Last night I went to see a performance of the musical Peter Pan.
I know, I know, just the night before I wrote that I don’t like stories where people fly. But I have season tickets so if they put on Peter Pan, I go see Peter Pan.
Seeing the show again made me realize that it’s not the flying that I don’t like. It’s the show itself.
Peter is a very strange character. Perhaps his insistence at remaining a boy strikes some as charming, but I think it’s just creepy. And a little foolish.
And there’s something sinister lurking underneath the surface. Peter talks about little boys who fall out of their prams and are never seen again. Then he says he went to his old house and the “windows were barred” and there was another little boy sleeping in his bed.
Not to mention the fact that he hangs around peeping in windows, making little girls fly away with him.
Like I said, creepy!
Of course, part of the problem last night might have been this particular production. The creative staff had some sort of concept in mind that I was either too ignorant or old school to understand.
The Darling family was very traditional, in Victorian garb as expected. And the Lost Boys looked like Lost Boys should, just like the movie.
But the pirates resembled an eighties glam band, complete with animal print spandex, knee-high patent leather boots and waist length hair.
And, this one went completely over my head, the Indians were dressed in plaid kilts with multi-colored Mohawks. They looked like a gang of Scottish punk rockers.
I’m a big fan of shows with a concept, but this one just didn’t work.
Then there was the whole flying thing. Early in the performance they established that the characters were aware they were in a show.
You know the type of thing, where the actors offer little winks and nods to the fact that it’s not real life, taking to the follow spot operator, calling for music cues and the like.

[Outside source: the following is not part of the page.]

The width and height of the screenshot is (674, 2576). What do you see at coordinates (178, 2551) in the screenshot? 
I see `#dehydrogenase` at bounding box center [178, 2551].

There were people dressed in dark colors who made things happen in plain view of the audience. They held the lights that gave Peter his shadow, they simulated the stars in the sky by dancing around with flashlight.
That didn’t bother me. I liked it, in fact.
When it was time to fly, however, and the people in dark clothing picked Peter up, the stage went very black with light only on Peter’s torso and head.
So, even though they went out of their way to be obviously theatrical for the rest of the show, they decided they were going to try to trick us at that point.
Do they think we’re idiots? There was no plot driven reason for the stage to go suddenly dark. They were just trying to hide something. They would have been better off to just let us see the people carrying around the flying children.
And I haven’t even mentioned the eight minute long scene change in the middle of act three or they fact that they skipped act two, scene two entirely never bothered to fill in for the missing bits of plot the edit created.
But the best part of the entire evening was that the show, with all its flaws, still received a standing ovation.
Sometimes people are way too easy to please.